New book launched about growing up on a sailing barge

 

More than 60 yachtsmen raised a toast to the Health & Safety Executive on Saturday for not being around in the 1950s or 1960s. As the Thames sailing barge Hydrogen slipped away from Hyth Quay in Maldon, Essex, bound down river and also memory lane, the sailors heard how five of their company lived on board a sailing barge. John and Gwendoline Ardley raised four children aboard the May Flower. At the weekend the survivors gathered once more to celebrate a book on their life: May Flower, A Barging Chiildhood, by Nick Ardley, the second eldest child.

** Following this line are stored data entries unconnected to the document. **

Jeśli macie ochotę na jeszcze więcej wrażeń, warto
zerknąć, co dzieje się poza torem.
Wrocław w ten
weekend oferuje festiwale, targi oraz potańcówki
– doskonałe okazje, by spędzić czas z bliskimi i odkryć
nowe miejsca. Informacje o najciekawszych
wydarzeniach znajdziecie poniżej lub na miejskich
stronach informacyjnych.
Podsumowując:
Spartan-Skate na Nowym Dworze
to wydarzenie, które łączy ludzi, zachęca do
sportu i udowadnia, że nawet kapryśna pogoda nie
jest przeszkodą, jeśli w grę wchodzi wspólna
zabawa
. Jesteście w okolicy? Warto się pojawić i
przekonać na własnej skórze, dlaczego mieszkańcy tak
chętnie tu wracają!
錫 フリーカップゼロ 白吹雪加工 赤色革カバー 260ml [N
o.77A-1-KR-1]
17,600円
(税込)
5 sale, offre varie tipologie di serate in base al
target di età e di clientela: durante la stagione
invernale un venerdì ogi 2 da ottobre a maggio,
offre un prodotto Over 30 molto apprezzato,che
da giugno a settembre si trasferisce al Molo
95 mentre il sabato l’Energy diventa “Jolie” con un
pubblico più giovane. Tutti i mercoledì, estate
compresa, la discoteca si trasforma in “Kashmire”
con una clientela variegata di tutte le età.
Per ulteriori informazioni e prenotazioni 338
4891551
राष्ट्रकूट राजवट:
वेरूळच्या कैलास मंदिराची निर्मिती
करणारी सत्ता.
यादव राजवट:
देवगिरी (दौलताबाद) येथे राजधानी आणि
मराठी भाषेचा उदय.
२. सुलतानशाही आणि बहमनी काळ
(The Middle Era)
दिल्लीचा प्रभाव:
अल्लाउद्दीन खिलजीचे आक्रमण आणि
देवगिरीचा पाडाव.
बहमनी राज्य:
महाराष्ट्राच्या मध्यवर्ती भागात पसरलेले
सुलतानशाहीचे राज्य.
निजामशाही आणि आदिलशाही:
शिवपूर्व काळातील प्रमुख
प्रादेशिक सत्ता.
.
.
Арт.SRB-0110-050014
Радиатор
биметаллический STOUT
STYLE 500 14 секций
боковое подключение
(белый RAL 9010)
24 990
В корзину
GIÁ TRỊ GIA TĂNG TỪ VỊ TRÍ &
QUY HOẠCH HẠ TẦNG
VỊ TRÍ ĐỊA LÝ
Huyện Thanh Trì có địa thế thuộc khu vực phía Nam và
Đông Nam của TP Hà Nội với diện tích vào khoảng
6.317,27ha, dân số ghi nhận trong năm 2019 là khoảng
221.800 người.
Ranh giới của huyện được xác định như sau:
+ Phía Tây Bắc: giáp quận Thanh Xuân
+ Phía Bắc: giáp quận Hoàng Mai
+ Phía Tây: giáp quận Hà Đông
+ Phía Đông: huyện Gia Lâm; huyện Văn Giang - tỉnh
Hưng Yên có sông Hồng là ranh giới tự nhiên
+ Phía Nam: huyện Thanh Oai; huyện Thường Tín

In the book Nick, aged eight, is pictured stowing the topsail, fifty feet above deck, without harness or lifejacket. The eldest son Graham Ardley, who flew in from Newfoundland for the occasion, recalled how he would scull the barge boat across a Kentish Creek to fill the barge’s fresh water tank from an artesian well (May Flower had no running water) and youngest son Andrew Ardley, now an architect, told how his first job when he came home from school in winter time was to clean, fill and light the paraffin lamps (May Flower had no electricity). Teresa Ardley, the only daughter, helped her mother Gwendoline hand stitching a new barge’s mainsail! All the family tarred round the 80ft hull each season before setting off on sailing holidays, in the engineless barge, around the East Coast.
For 27 years they lived like this. Andrew said: ‘In later years when I was confronted with a huge workload in the office I took it in my stride. I realised that nothing phased me.’ Graham said: ‘It was a tough life, but we didn’t know it was tough until we grew up.’ May Flower was broken up at Rochester in the 1990s.